Restaurant Review: Arabesque (Boulder, CO)

It was a Friday afternoon, we had both gotten off work around 12:30pm and we were ready to eat! It was beautiful out, unlike the few random snowy May days we’ve had. On these kind of days, we want to have a nice slow meal, and enjoy ourselves off somebody else’s food. We went through our options and decided on Arabesque,  a highly-rated place on Yelp with one $. We’ve always wanted to try it. Its customers boast that it has the best chicken shawarma in Boulder. We had to compare it to our favorite place, Mediterranean Market.

photo 1 (3)

When we arrived, it was packed. And it wasn’t exactly what we expected. We expected it to be small and family-owned, yes, but there were lots of rich, well-dressed people (and we come directly from work in our YMCA gear) and just had a chalk-written menu. We looked over the (short) menu and decided what we wanted and then took a table outside (the inside–which is tiny–was packed, and it was beautiful out!). This place supposedly also had the best Chai in town, so I ordered that along with water.

Delicious hot chai

Delicious hot chai

Now this chai was delicious. It came in a big mug and was piping hot. But I still love my Tibet Kitchen homemade chai too. The water came out in a tall pitcher with thin glasses–very elegant. And it was flavored with something I couldn’t place…lavender and honey, or something similar. Very refreshing. Chris ordered the chicken shawarma plate and I ordered the hummus wrap. 

photo 4 (1)

Chris’ shawarma plate

Our waitress, I think, was near the end of her shift and didn’t take our order down correctly. I ended up receiving a chicken wrap instead of just hummus, but I told the kitchen, and spoke to who happened to be the owner and he was very apologetic and delivered a fresh hummus wrap as quickly as he could. Chris wasn’t pleased with that service, but the wife of the owner (who also was the cook) bustles out to clear off a table next to us and Chris asks if he can have their scraps (yes, we don’t like to waste food). She says, “Of course!” and he says, “Never want to waste food,” and she goes, “Yes, I know! Stupid!” She has an accent…not sure where from. She shoulders me with good humor and says, “You’ve got eat chicken in my place!” Her good humor and friendliness got us back on track.
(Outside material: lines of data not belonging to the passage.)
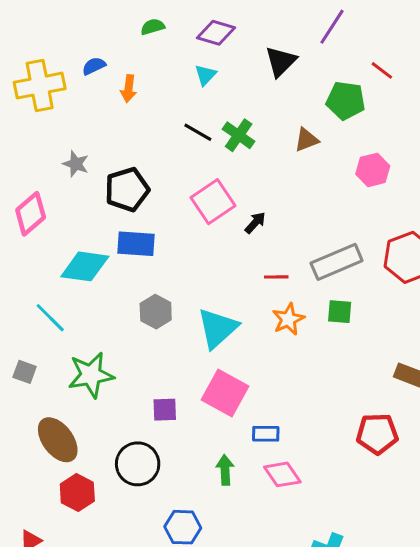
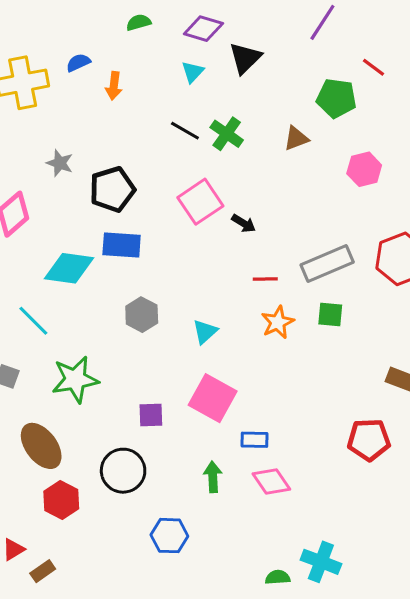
black triangle: (281, 61) -> (245, 58), moved
black arrow: (255, 223) -> (244, 223), turned 80
cyan triangle: (217, 328) -> (205, 332), size x0.6

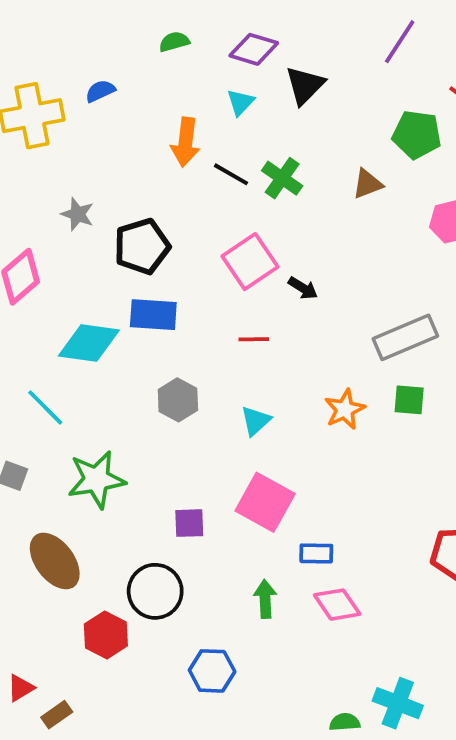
orange arrow: (114, 86) -> (186, 142), moved, size x1.4
red line: (265, 279) -> (254, 339), moved
red hexagon: (61, 500) -> (106, 635), moved

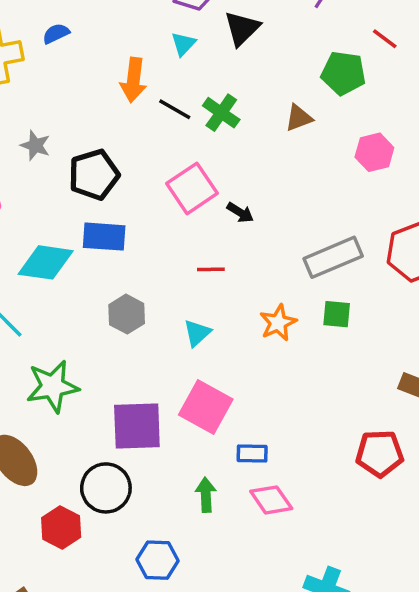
red line: (254, 339) -> (211, 269), moved
purple square: (189, 523) -> (137, 426), size x1.8

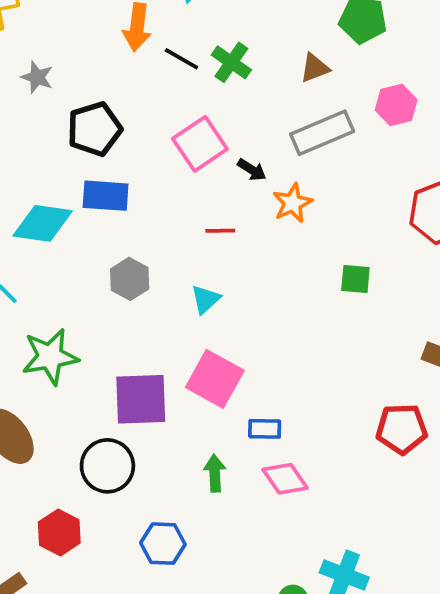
gray star: (35, 145) -> (37, 77), moved
gray rectangle: (333, 257) -> (322, 133), moved
orange star: (278, 323) -> (292, 203), moved
red hexagon: (61, 528) -> (59, 532), moved

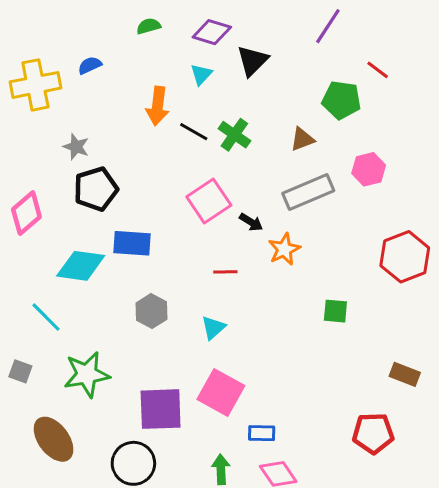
black pentagon: (94, 129) -> (96, 189), moved

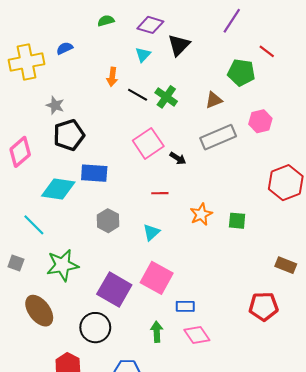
orange arrow: (158, 106) -> (112, 77), size x0.7
orange star: (284, 249) -> (201, 214), moved
purple square: (161, 409) -> (114, 289), turned 32

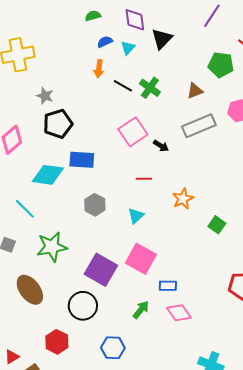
purple diamond: (150, 25) -> (135, 20), turned 65
blue semicircle: (65, 48) -> (105, 42), moved
green square: (237, 221) -> (217, 225), moved, turned 30
green arrow: (157, 332) -> (141, 310), turned 42

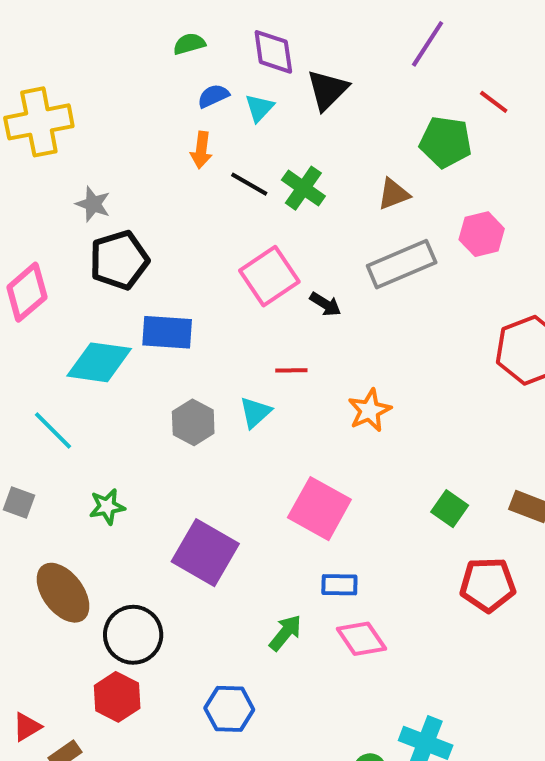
cyan triangle: (136, 216) -> (255, 412), moved
green square: (217, 225) -> (450, 509), moved
green star: (52, 247) -> (107, 507), size x0.6
pink square: (141, 259) -> (319, 509), moved
black circle: (83, 306) -> (133, 635), moved

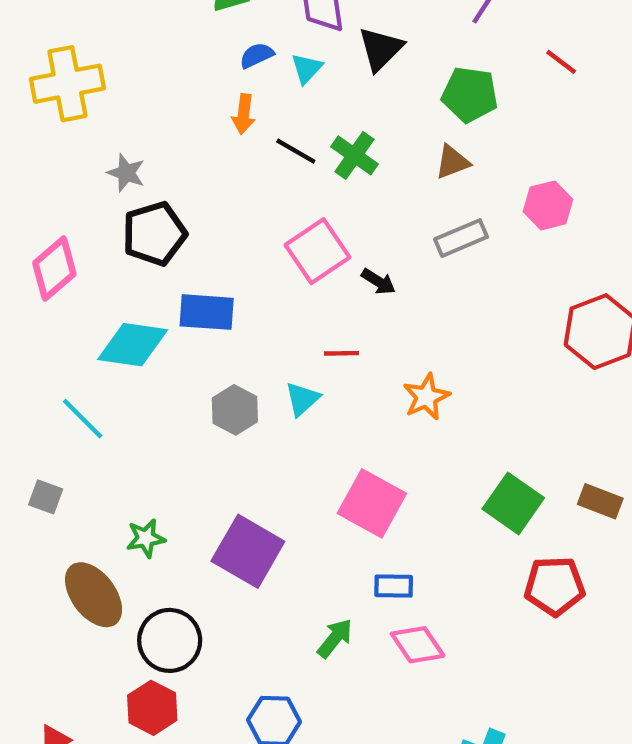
green pentagon: (446, 142) -> (470, 95), moved
gray rectangle: (402, 264) -> (461, 238), size x0.7
green star: (107, 507) -> (146, 538), moved
green square: (450, 509) -> (513, 503), size x1.5

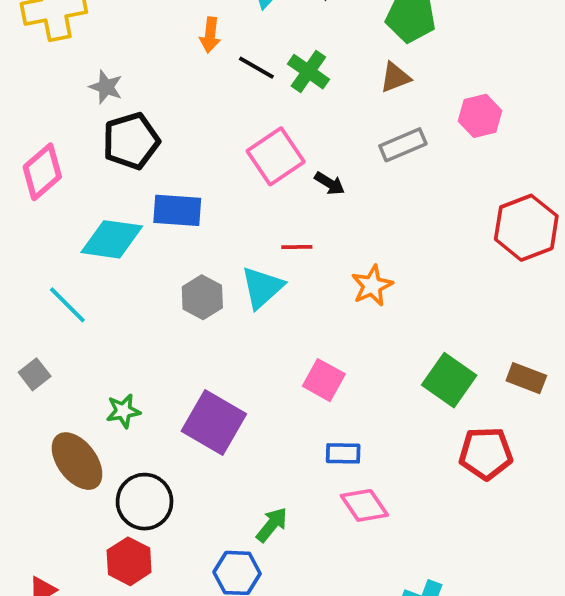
cyan triangle: (302, 399) -> (262, 288), size x1.4
gray square: (46, 497) -> (35, 374), turned 32
pink square: (372, 503) -> (324, 380), size x0.7
green arrow: (335, 638) -> (272, 525), moved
Wrong chicken wrap (still looks delicious)

Wrong chicken wrap (still looks delicious)

My hummus wrap

My hummus wrap

I ate it up quickly as did Chris. Chris said it was the best chicken shawarma he’s had. And you can tell–he cleared the plate completely. Buuuut, the portion was way too small for him. Not even just for him, I agree that there wasn’t that much chicken and pita. Probably because we’re used to Mediterranean Market’s huge portions. And just because we were enjoying ourselves and–more so–because we can’t turn down baklava, we ordered a big baklava. We, of course, devoured it completely. It was one of the best baklava I’ve had. Perfect texture and structural integrity, filled with goodness–can’t really describe the perfection.



If you’re in Boulder, stop by this place. It’s good food, but small portions, so don’t go too hungry. And don’t you DARE skip out on the baklava–it’s just too good. I wish I still had my chai with the baklava, it would have been perfect together. The owners really made our experience that much better, we would come back again. Cheers!